(Stored data entries)
────

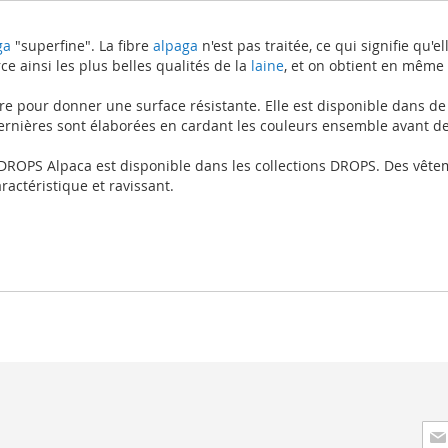
ga
"superfine". La fibre
alpaga
n'est pas traitée, ce qui signifie qu'
e ainsi les plus belles qualités de la
laine
, et on obtient en même
ire pour donner une surface résistante. Elle est disponible dans de
rnières sont élaborées en cardant les couleurs ensemble avant de la
OPS Alpaca est disponible dans les collections DROPS. Des vêtement
ractéristique et ravissant.
Insc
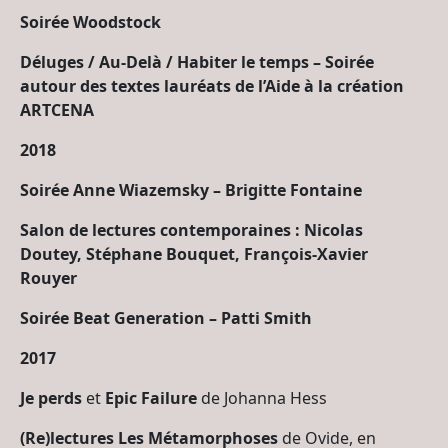
Soirée Woodstock
Déluges / Au-Delà / Habiter le temps – Soirée
autour des textes lauréats de l’Aide à la création
ARTCENA
2018
Soirée Anne Wiazemsky
– Brigitte Fontaine
Salon de lectures contemporaines : Nicolas
Doutey, Stéphane Bouquet, François-Xavier
Rouyer
Soirée Beat Generation
– Patti Smith
2017
Je perds
et
Epic Failure
de Johanna Hess
(Re)lectures Les Métamorphoses
de Ovide, en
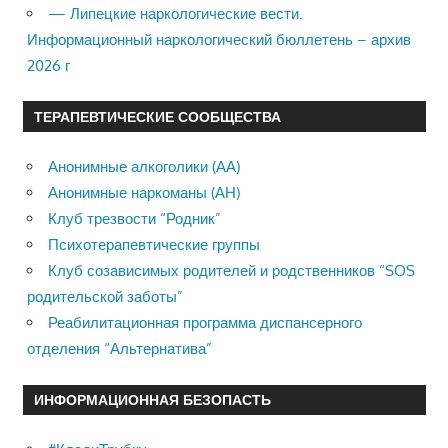
— Липецкие наркологические вести.
Информационный наркологический бюллетень – архив
2026 г
ТЕРАПЕВТИЧЕСКИЕ СООБЩЕСТВА
Анонимные алкоголики (АА)
Анонимные наркоманы (АН)
Клуб трезвости “Родник”
Психотерапевтические группы
Клуб созависимых родителей и родственников “SOS
родительской заботы”
Реабилитационная программа диспансерного
отделения “Альтернатива”
ИНФОРМАЦИОННАЯ БЕЗОПАСТЬ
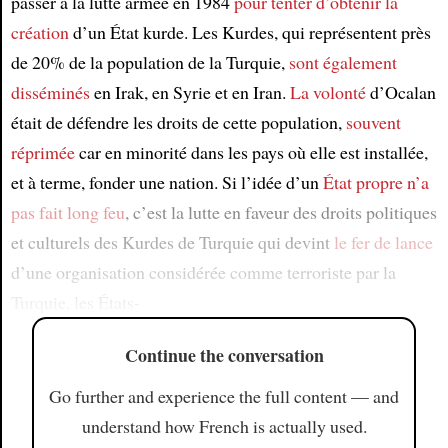
passer à la lutte armée en 1984
pour tenter d’obtenir la
création
d’un État kurde. Les Kurdes, qui représentent près
de 20% de la population de la Turquie,
sont également
disséminés
en Irak, en Syrie et en Iran.
La volonté
d’Ocalan
était de défendre les droits de cette population,
souvent
réprimée
car en minorité dans les pays où elle est installée,
et à terme, fonder une nation. Si l’idée d’un
État propre
n’a
pas fait long feu
, c’est la lutte en faveur des droits politiques
et culturels des Kurdes de Turquie qui devint
le fer de lance
d’une organisation considérée comme terroriste par la
Turquie, les États-
Continue the conversation
Go further and experience the full content — and
understand how French is actually used.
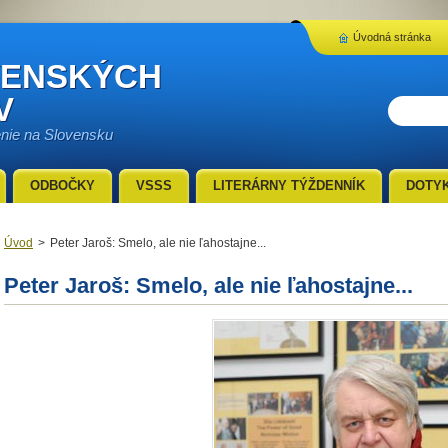
Úvodná stránka
VENSKÝCH
V
enie na Slovensku
ODBOČKY
VSSS
LITERÁRNY TÝŽDENNÍK
DOTY
Úvod
>
Peter Jaroš: Smelo, ale nie ľahostajne...
Peter Jaroš: Smelo, ale nie ľahostajne...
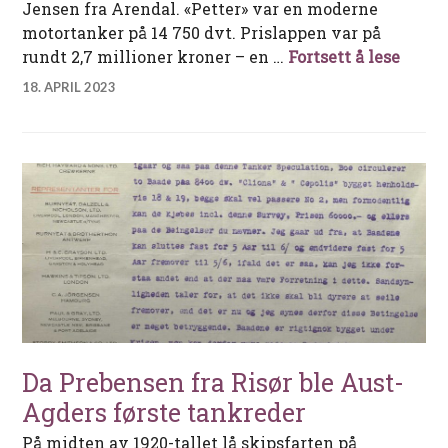
Jensen fra Arendal. «Petter» var en moderne
motortanker på 14 750 dvt. Prislappen var på
M/T «P
rundt 2,7 millioner kroner – en …
Fortsett å lese
18. APRIL 2023
Da Prebensen fra Risør ble Aust-
Agders første tankreder
På midten av 1920-tallet lå skipsfarten på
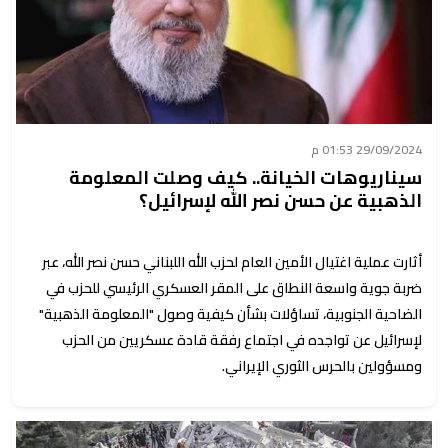
29/09/2024 01:53 م
سيناريوهات الخيانة.. كيف وصلت المعلومة
الذهبية عن حسن نصر الله لإسرائيل؟
أثارت عملية اغتيال الأمين العام لحزب الله اللبناني حسن نصر الله، عبر
ضربة جوية واسعة النطاق على المقر العسكري الرئيسي للحزب في
الضاحية الجنوبية، تساؤلات بشأن كيفية وصول "المعلومة الذهبية"
لإسرائيل عن تواجده في اجتماع رفقة قادة عسكريين من الحزب
ومسؤولين بالحرس الثوري الإيراني.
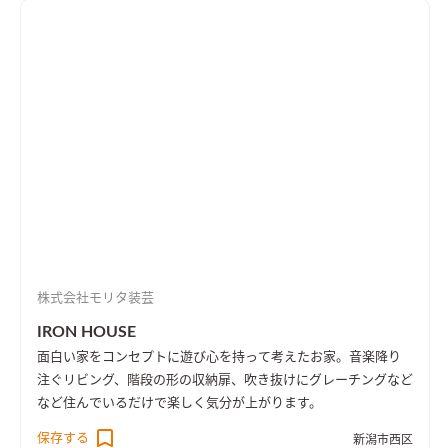
株式会社モリタ装芸
IRON HOUSE
面白い家をコンセプトに遊び心を持って考えたお家。音楽降り
注ぐリビング、階段の形の収納扉、吹き抜けにグレーチングなど
など住んでいるだけで楽しく気分が上がります。
保存する
新潟市西区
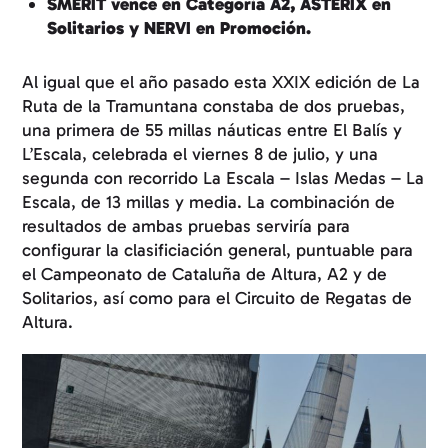
SMERIT vence en Categoría A2, ASTERIX en
Solitarios y NERVI en Promoción.
Al igual que el año pasado esta XXIX edición de La
Ruta de la Tramuntana constaba de dos pruebas,
una primera de 55 millas náuticas entre El Balís y
L’Escala, celebrada el viernes 8 de julio, y una
segunda con recorrido La Escala – Islas Medas – La
Escala, de 13 millas y media. La combinación de
resultados de ambas pruebas serviría para
configurar la clasificiación general, puntuable para
el Campeonato de Cataluña de Altura, A2 y de
Solitarios, así como para el Circuito de Regatas de
Altura.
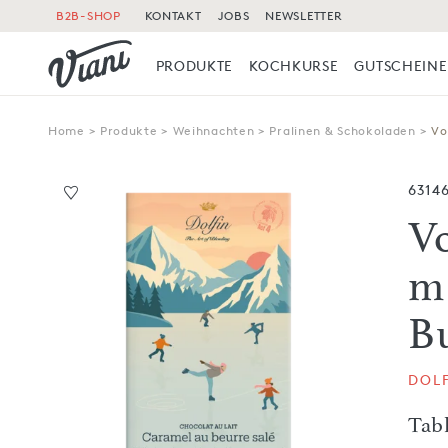
B2B-SHOP
KONTAKT
JOBS
NEWSLETTER
PRODUKTE
KOCHKURSE
GUTSCHEINE
Home
>
Produkte
>
Weihnachten
>
Pralinen & Schokoladen
>
Vo
6314
V
m
B
DOL
Tabl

────

### Work required
Please show each line in the records above that contains "Altura".

### Response to the exercise
el Campeonato de Cataluña de Altura, A2 y de
Altura.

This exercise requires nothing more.